SUPPLIED DATA: Begin
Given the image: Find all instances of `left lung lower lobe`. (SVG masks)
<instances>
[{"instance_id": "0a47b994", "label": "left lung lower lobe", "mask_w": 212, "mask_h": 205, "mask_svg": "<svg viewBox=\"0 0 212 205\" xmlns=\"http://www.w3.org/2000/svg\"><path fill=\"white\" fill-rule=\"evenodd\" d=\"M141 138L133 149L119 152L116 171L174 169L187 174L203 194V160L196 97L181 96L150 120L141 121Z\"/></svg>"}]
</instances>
SUPPLIED DATA: End
**TASK TO COMPLETE**
All the lines of the material above must be given again exactly.

**ANSWER TO THE PROBLEM**
Given the image: Find all instances of `left lung lower lobe`. (SVG masks)
<instances>
[{"instance_id": "0a47b994", "label": "left lung lower lobe", "mask_w": 212, "mask_h": 205, "mask_svg": "<svg viewBox=\"0 0 212 205\" xmlns=\"http://www.w3.org/2000/svg\"><path fill=\"white\" fill-rule=\"evenodd\" d=\"M141 138L133 149L119 152L116 171L174 169L187 174L203 194V160L196 97L181 96L150 120L141 121Z\"/></svg>"}]
</instances>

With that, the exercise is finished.